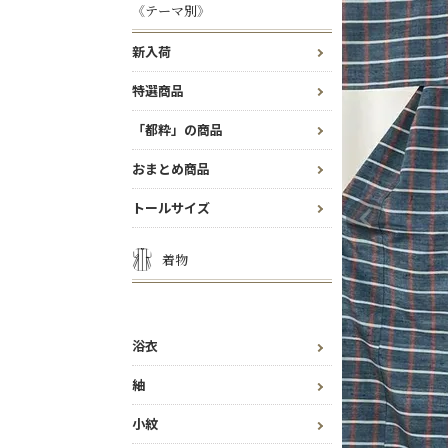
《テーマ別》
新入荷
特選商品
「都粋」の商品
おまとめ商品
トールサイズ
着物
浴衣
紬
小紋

...

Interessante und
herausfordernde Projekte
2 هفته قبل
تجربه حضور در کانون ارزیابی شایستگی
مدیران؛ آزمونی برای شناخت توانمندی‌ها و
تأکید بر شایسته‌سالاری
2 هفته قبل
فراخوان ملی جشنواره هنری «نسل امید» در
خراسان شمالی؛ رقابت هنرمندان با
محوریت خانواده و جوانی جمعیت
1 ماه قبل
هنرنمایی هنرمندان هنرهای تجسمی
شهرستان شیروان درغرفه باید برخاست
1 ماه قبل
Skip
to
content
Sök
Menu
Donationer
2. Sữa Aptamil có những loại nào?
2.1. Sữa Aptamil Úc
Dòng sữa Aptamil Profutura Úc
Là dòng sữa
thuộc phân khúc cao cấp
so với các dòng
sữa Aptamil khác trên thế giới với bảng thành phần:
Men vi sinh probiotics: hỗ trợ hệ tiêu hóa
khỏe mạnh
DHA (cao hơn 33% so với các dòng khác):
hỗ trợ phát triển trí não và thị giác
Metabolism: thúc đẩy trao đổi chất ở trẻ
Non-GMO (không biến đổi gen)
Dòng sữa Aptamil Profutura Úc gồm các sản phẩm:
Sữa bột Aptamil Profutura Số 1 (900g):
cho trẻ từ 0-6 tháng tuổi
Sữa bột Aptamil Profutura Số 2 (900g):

◆ Assigned task: In the data above, start at the line that has "cho trẻ từ 0-6 tháng tuổi", stop after the line that has "Sữa bột Aptamil Profutura Số 2", and print every line in between exactly as it stands.

◆ Exercise output:
cho trẻ từ 0-6 tháng tuổi
Sữa bột Aptamil Profutura Số 2 (900g):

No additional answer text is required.